Thursday, April 18, 2024

Monica and Daniel Edwards


Celebrating its 25th anniversary, Durham’s Morehead Manor is one of the state’s most successful bed-and-breakfasts. It represents a bustling, tech-heavy city that has undergone dramatic transition since James Cobb, CEO of Venable Tobacco, built the home in 1910. 

Daniel and Monica Edwards are standard-bearers for the change. He’s a former police officer who trained in hostage negotiations. She’s an MBA who has been a tax officer and accountant. Their duties now include cooking and baking for as many as a dozen guests at a time in their five-room inn. “We see ourselves as ambassadors for the city of Durham,” Monica says. 

The couple met at N.C. Central University  and in 1997, paid $310,000 for the 8,000-square-foot Colonial Revival house. Its location in Durham’s historic Morehead Hills neighborhood was in a transitional zone of old estates, some deteriorating. Others such as their B&B were still linked to families that built them nearly a century earlier.

“We’re part of one of the greatest social experiments you can imagine,” says Daniel Edwards. “We’re bringing people together and connecting them. We’re making a safe and comfortable space for people to relax and enjoy themselves. After all that’s transpired in the United States in the last few years, that’s really important.”

Monica, 60, had limited experience in the hospitality business, while Daniel, 58, had none. Her first job was at Mid-Pines Inn in her hometown of Southern Pines. She’s since headed the N.C. Bed and Breakfast Inns Association and had leadership positions in the Durham Convention and Visitors Bureau.

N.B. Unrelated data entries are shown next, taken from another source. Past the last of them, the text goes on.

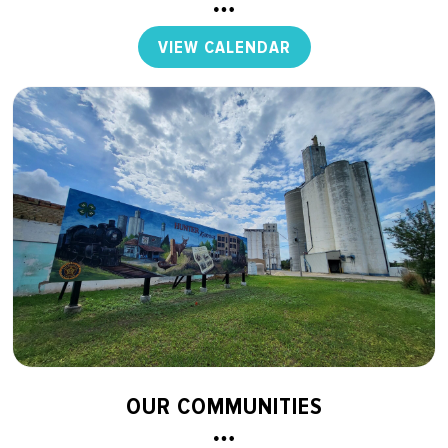
VIEW CALENDAR
OUR COMMUNITIES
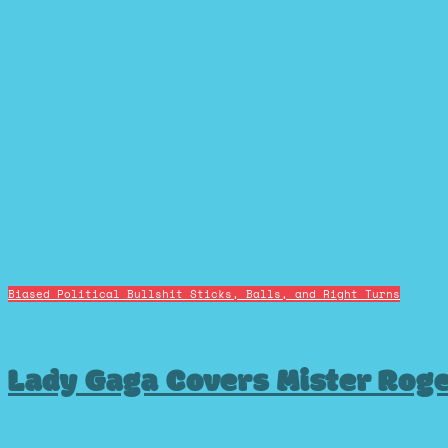
Biased Political Bullshit
Sticks, Balls, and Right Turns
Lady Gaga Covers Mister Rog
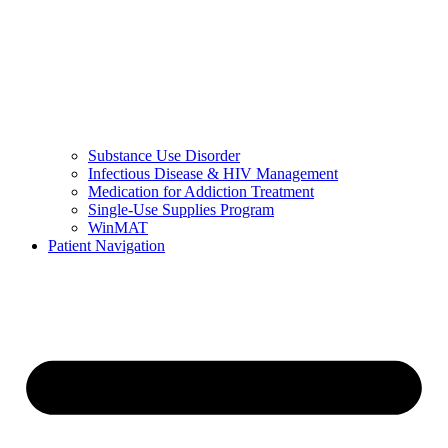
Substance Use Disorder
Infectious Disease & HIV Management
Medication for Addiction Treatment
Single-Use Supplies Program
WinMAT
Patient Navigation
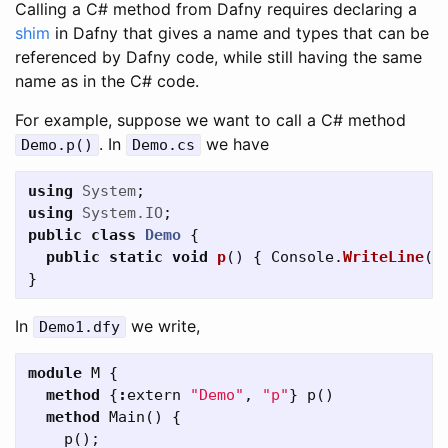
Calling a C# method from Dafny requires declaring a
shim
in Dafny that gives a name and types that can be
referenced by Dafny code, while still having the same
name as in the C# code.
For example, suppose we want to call a C# method
. In
we have
Demo
.
p
()
Demo
.
cs
using
System
;
using
System.IO
;
public
class
Demo
{
public
static
void
p
()
{
Console
.
WriteLine
(
"
}
In
we write,
Demo1
.
dfy
module
M
{
method
{
:
extern
"Demo"
,
"p"
}
p
()
method
Main
()
{
p
();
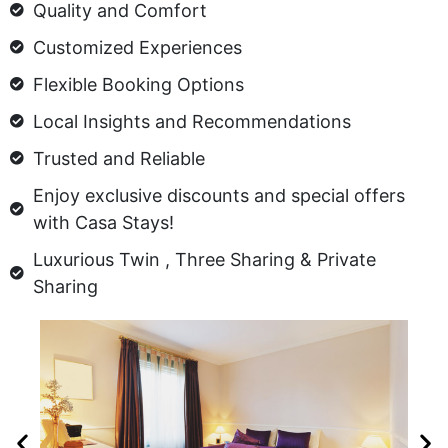
Quality and Comfort
Customized Experiences
Flexible Booking Options
Local Insights and Recommendations
Trusted and Reliable
Enjoy exclusive discounts and special offers
with Casa Stays!
Luxurious Twin , Three Sharing & Private
Sharing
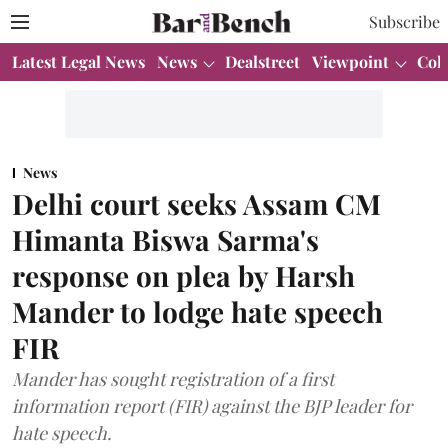
Subscribe
Latest Legal News
News
Dealstreet
Viewpoint
Col
News
Delhi court seeks Assam CM
Himanta Biswa Sarma's
response on plea by Harsh
Mander to lodge hate speech
FIR
Mander has sought registration of a first
information report (FIR) against the BJP leader for
hate speech.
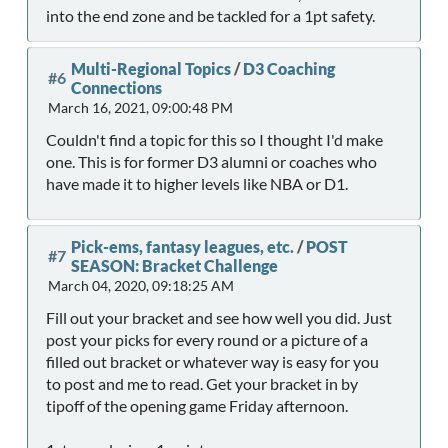
into the end zone and be tackled for a 1pt safety.
Multi-Regional Topics
/
D3 Coaching
#6
Connections
March 16, 2021, 09:00:48 PM
Couldn't find a topic for this so I thought I'd make
one. This is for former D3 alumni or coaches who
have made it to higher levels like NBA or D1.
Pick-ems, fantasy leagues, etc.
/
POST
#7
SEASON: Bracket Challenge
March 04, 2020, 09:18:25 AM
Fill out your bracket and see how well you did. Just
post your picks for every round or a picture of a
filled out bracket or whatever way is easy for you
to post and me to read. Get your bracket in by
tipoff of the opening game Friday afternoon.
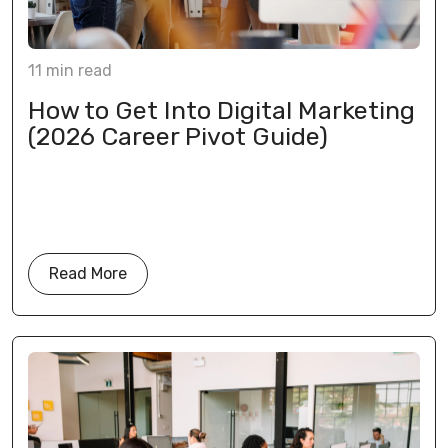
11
min
read
How to Get Into Digital Marketing
(2026 Career Pivot Guide)
Read More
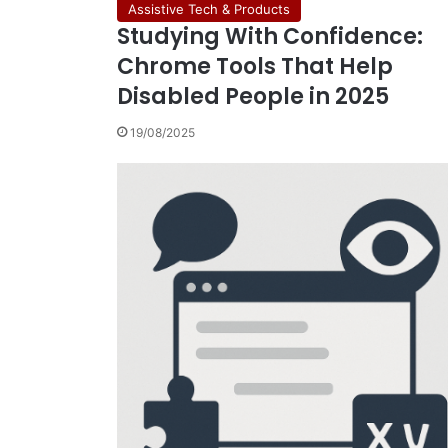
Assistive Tech & Products
Studying With Confidence:
Chrome Tools That Help
Disabled People in 2025
19/08/2025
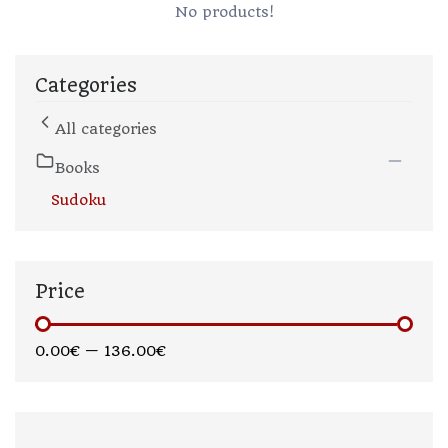
No products!
Categories
All categories
Books
Sudoku
Price
0.00€
—
136.00€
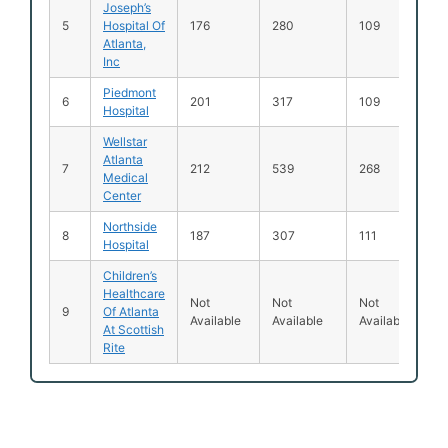
Joseph’s
5
Hospital Of
176
280
109
Atlanta,
Inc
Piedmont
6
201
317
109
Hospital
Wellstar
Atlanta
7
212
539
268
Medical
Center
Northside
8
187
307
111
Hospital
Children’s
Healthcare
Not
Not
Not
9
Of Atlanta
Available
Available
Available
At Scottish
Rite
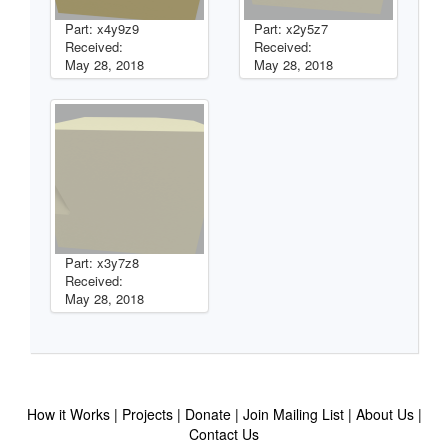
Part: x4y9z9
Part: x2y5z7
Received:
Received:
May 28, 2018
May 28, 2018
Part: x3y7z8
Received:
May 28, 2018
How it Works
Projects
Donate
Join Mailing List
About Us
Contact Us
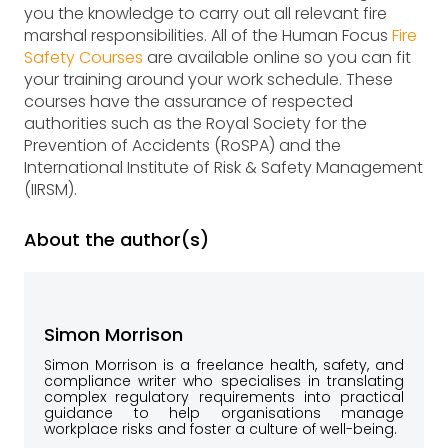
you the knowledge to carry out all relevant fire
marshal responsibilities. All of the Human Focus
Fire
Safety Courses
are available online so you can fit
your training around your work schedule. These
courses have the assurance of respected
authorities such as the Royal Society for the
Prevention of Accidents (RoSPA) and the
International Institute of Risk & Safety Management
(IIRSM).
About the author(s)
Simon Morrison
Simon Morrison is a freelance health, safety, and
compliance writer who specialises in translating
complex regulatory requirements into practical
guidance to help organisations manage
workplace risks and foster a culture of well-being.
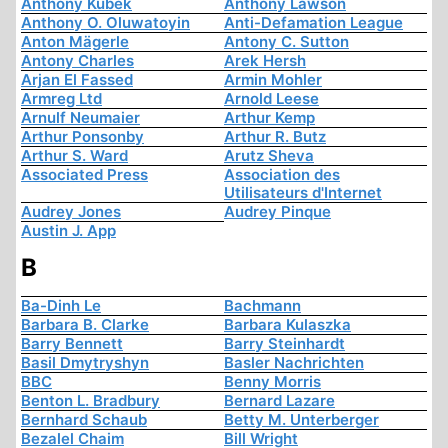
Anthony Kubek
Anthony Lawson
Anthony O. Oluwatoyin
Anti-Defamation League
Anton Mägerle
Antony C. Sutton
Antony Charles
Arek Hersh
Arjan El Fassed
Armin Mohler
Armreg Ltd
Arnold Leese
Arnulf Neumaier
Arthur Kemp
Arthur Ponsonby
Arthur R. Butz
Arthur S. Ward
Arutz Sheva
Associated Press
Association des
Utilisateurs d'Internet
Audrey Jones
Audrey Pinque
Austin J. App
B
Ba-Dinh Le
Bachmann
Barbara B. Clarke
Barbara Kulaszka
Barry Bennett
Barry Steinhardt
Basil Dmytryshyn
Basler Nachrichten
BBC
Benny Morris
Benton L. Bradbury
Bernard Lazare
Bernhard Schaub
Betty M. Unterberger
Bezalel Chaim
Bill Wright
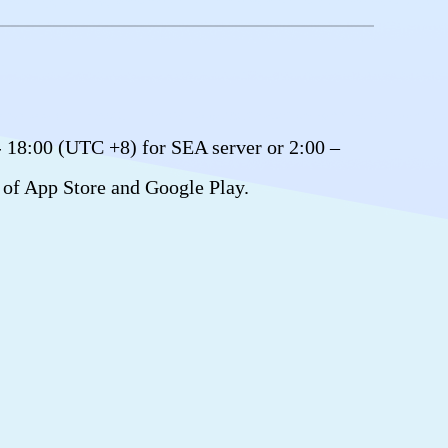
- 18:00 (UTC +8) for SEA server or 2:00 –
 of App Store and Google Play.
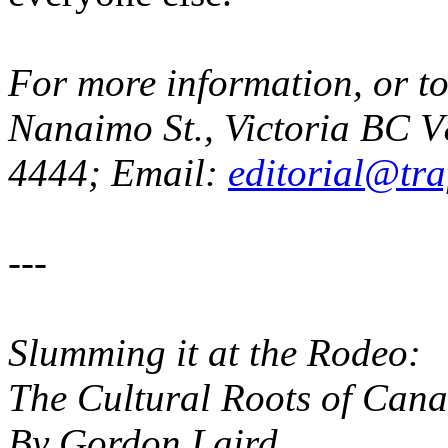
For more information, or to
Nanaimo St., Victoria BC V8
4444; Email:
editorial@tra
---
Slumming it at the Rodeo:
The Cultural Roots of Cana
By Gordon Laird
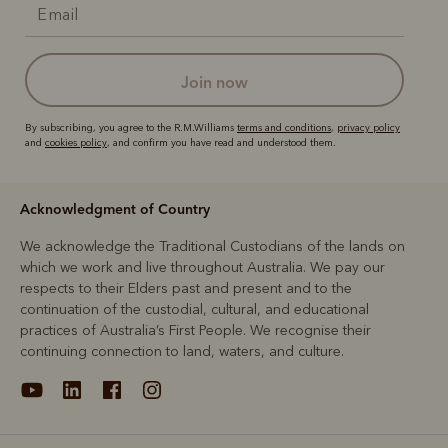
join now
By subscribing, you agree to the R.M.Williams
terms and conditions
,
privacy policy
and
cookies policy
, and confirm you have read and understood them.
Acknowledgment of Country
We acknowledge the Traditional Custodians of the lands on
which we work and live throughout Australia. We pay our
respects to their Elders past and present and to the
continuation of the custodial, cultural, and educational
practices of Australia’s First People. We recognise their
continuing connection to land, waters, and culture.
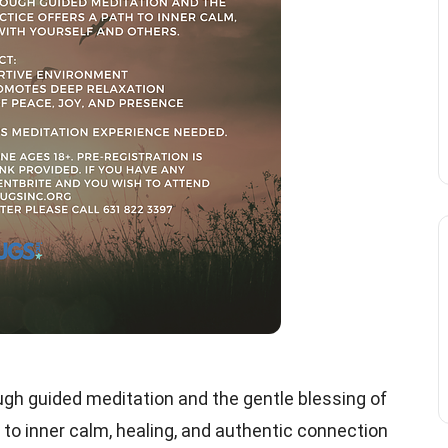
gh guided meditation and the gentle blessing of
 to inner calm, healing, and authentic connection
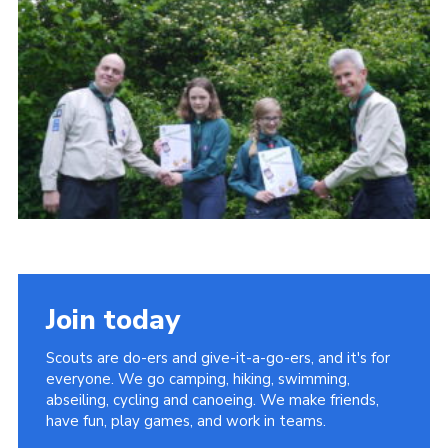
Cookies
Join
Join today
Scouts are do-ers and give-it-a-go-ers, and it's for
everyone. We go camping, hiking, swimming,
abseiling, cycling and canoeing. We make friends,
have fun, play games, and work in teams.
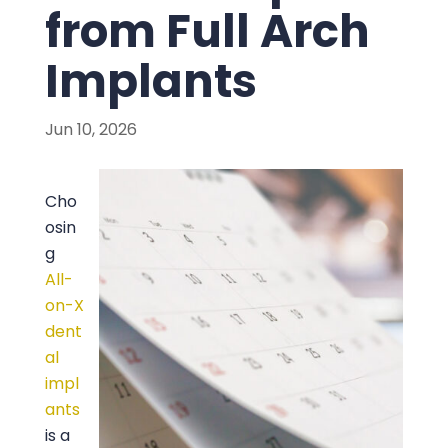
from Full Arch
Implants
Jun 10, 2026
Cho
osin
g
All-
on-X
dent
al
impl
ants
is a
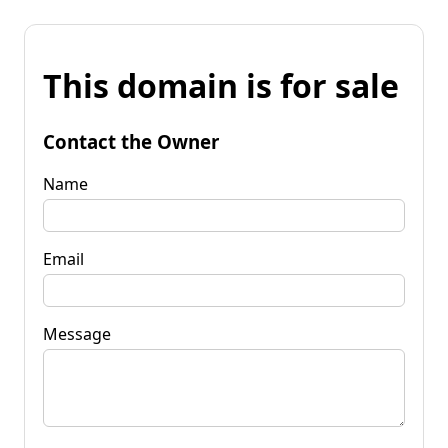
This domain is for sale
Contact the Owner
Name
Email
Message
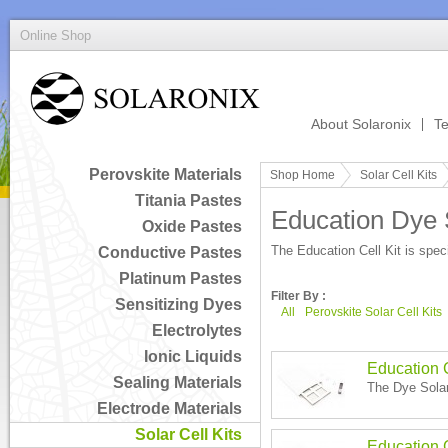
Online Shop
About Solaronix
Te
Perovskite Materials
Shop Home
Solar Cell Kits
Titania Pastes
Education Dye S
Oxide Pastes
The Education Cell Kit is speci
Conductive Pastes
Platinum Pastes
Filter By :
Sensitizing Dyes
All
Perovskite Solar Cell Kits
Electrolytes
Ionic Liquids
Education C
Sealing Materials
The Dye Solar 
Electrode Materials
Solar Cell Kits
Education 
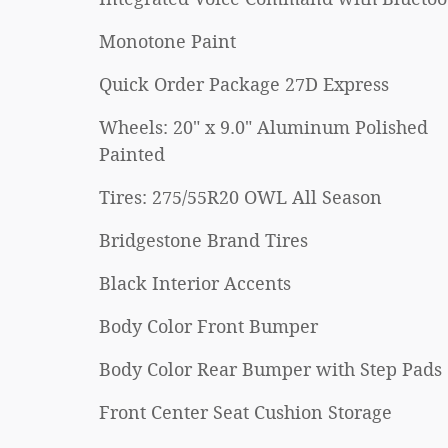
Monotone Paint
Quick Order Package 27D Express
Wheels: 20" x 9.0" Aluminum Polished
Painted
Tires: 275/55R20 OWL All Season
Bridgestone Brand Tires
Black Interior Accents
Body Color Front Bumper
Body Color Rear Bumper with Step Pads
Front Center Seat Cushion Storage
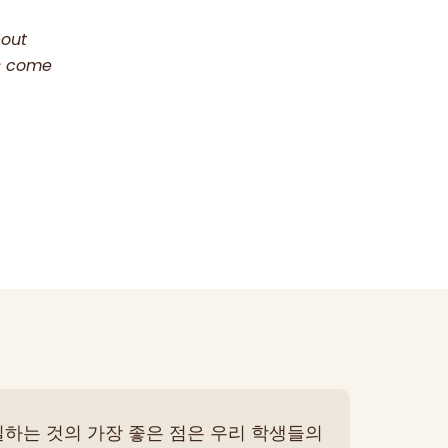
bout
as come
일하는 것의 가장 좋은 점은 우리 학생들의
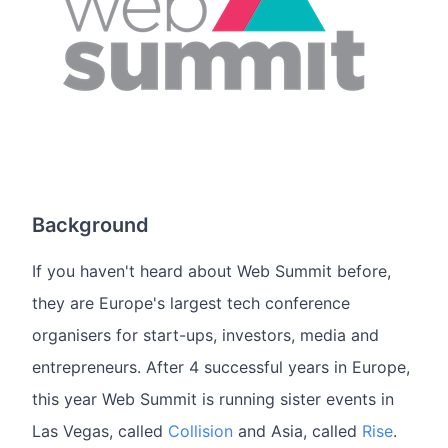
Background
If you haven't heard about Web Summit before,
they are Europe's largest tech conference
organisers for start-ups, investors, media and
entrepreneurs. After 4 successful years in Europe,
this year Web Summit is running sister events in
Las Vegas, called
Collision
and Asia, called
Rise
.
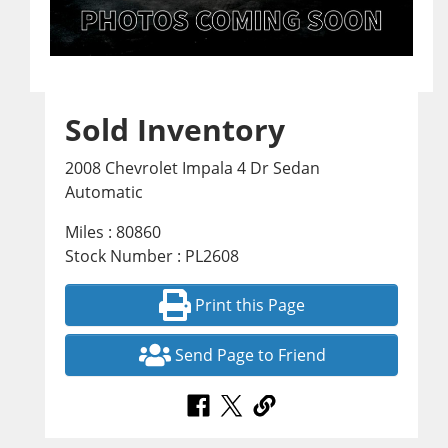
Sold Inventory
2008 Chevrolet Impala 4 Dr Sedan
Automatic
Miles : 80860
Stock Number : PL2608
Print this Page
Send Page to Friend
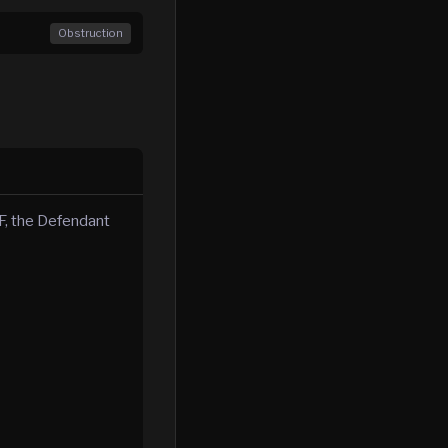
Obstruction
, the Defendant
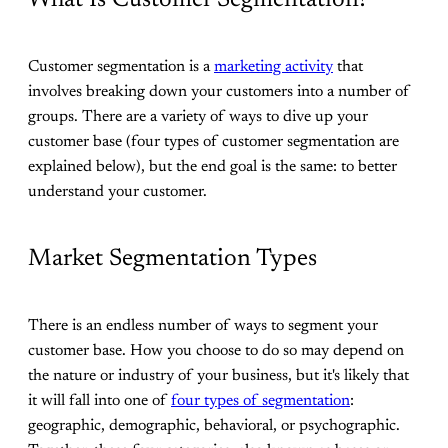
Customer segmentation is a
marketing activity
that
involves breaking down your customers into a number of
groups. There are a variety of ways to dive up your
customer base (four types of customer segmentation are
explained below), but the end goal is the same: to better
understand your customer.
Market Segmentation Types
There is an endless number of ways to segment your
customer base. How you choose to do so may depend on
the nature or industry of your business, but it's likely that
it will fall into one of
four types of segmentation
:
geographic, demographic, behavioral, or psychographic.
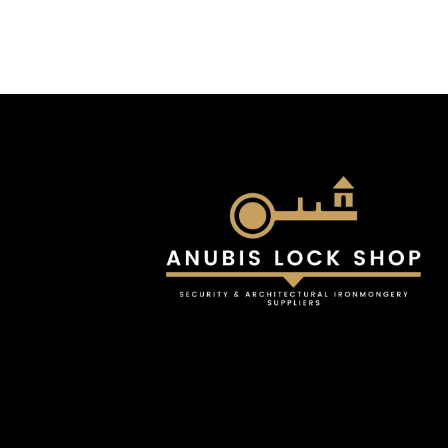
£26.82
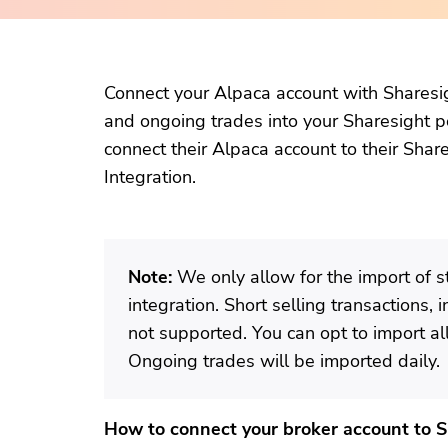
Connect your Alpaca account with Sharesig
and ongoing trades into your Sharesight po
connect their Alpaca account to their Shar
Integration.
Note:
We only allow for the import of s
integration. Short selling transactions, 
not supported. You can opt to import all 
Ongoing trades will be imported daily.
How to connect your broker account to 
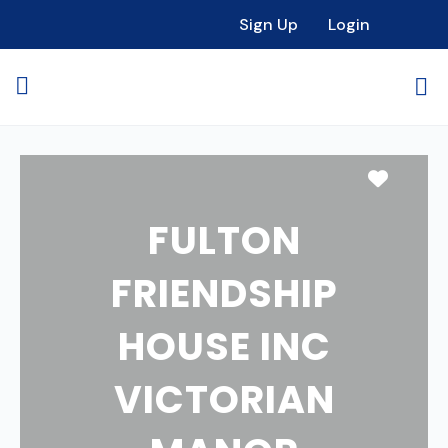
Sign Up
Login
Favori
FULTON
FRIENDSHIP
HOUSE INC
VICTORIAN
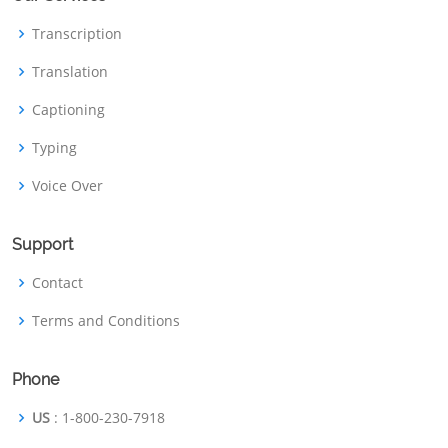
Transcription
Translation
Captioning
Typing
Voice Over
Support
Contact
Terms and Conditions
Phone
US
: 1-800-230-7918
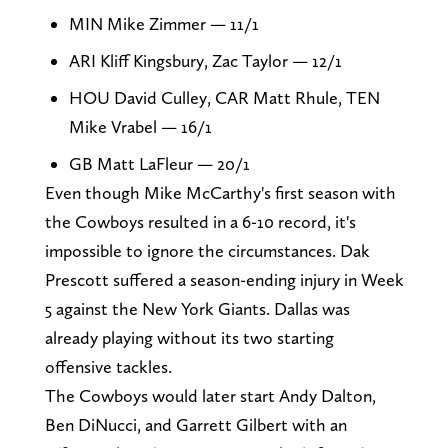
MIN Mike Zimmer — 11/1
ARI Kliff Kingsbury, Zac Taylor — 12/1
HOU David Culley, CAR Matt Rhule, TEN
Mike Vrabel — 16/1
GB Matt LaFleur — 20/1
Even though Mike McCarthy's first season with
the Cowboys resulted in a 6-10 record, it's
impossible to ignore the circumstances. Dak
Prescott suffered a season-ending injury in Week
5 against the New York Giants. Dallas was
already playing without its two starting
offensive tackles.
The Cowboys would later start Andy Dalton,
Ben DiNucci, and Garrett Gilbert with an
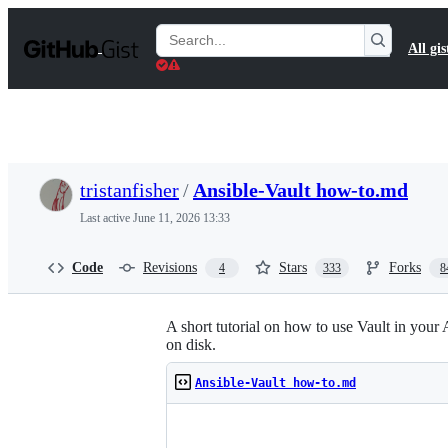
S
k
Search
All gis
i
Gists
p
t
o
c
o
n
t
tristanfisher
/
Ansible-Vault how-to.md
e
n
Last active
June 11, 2026 13:33
t
Code
Revisions
Stars
Forks
4
333
8
A short tutorial on how to use Vault in your 
on disk.
Ansible-Vault how-to.md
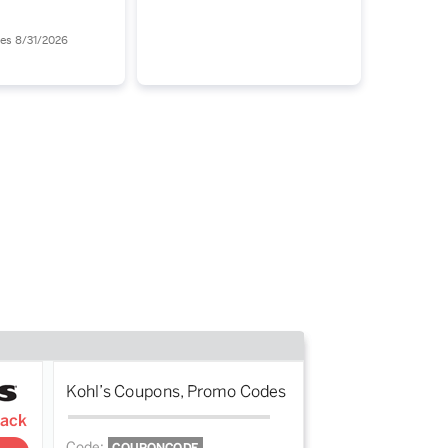
 (0.5 fl oz) -
Find Your Way Out of
68.00
the LED Mirror Maze
res 8/31/2026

Daniel is a native of Newark, New Jersey.

They were inspired after a friend gave them a stay at Durham’s Blooming Garden Inn. 

On Vickers Avenue, on a rise that overlooks downtown Durham, they found a stately, yellow-brick mansion with a circular drive and carriage house. Still owned by a relative of another Venable Tobacco executive, the home wasn’t for sale but the couple twisted arms until striking a deal.

Today, much of the house is as Cobb left it, with antiques, sunny rooms and original paintings. But it also has a modern feel, avoiding a stuffy B&B stereotype. Monica does much of the cooking, tailoring menus to visitors with dietary restrictions. Guests include both domestic visitors to Duke University, N.C. Central University and other Durham institutions, along with global travelers from Germany, Switzerland, India and other nations.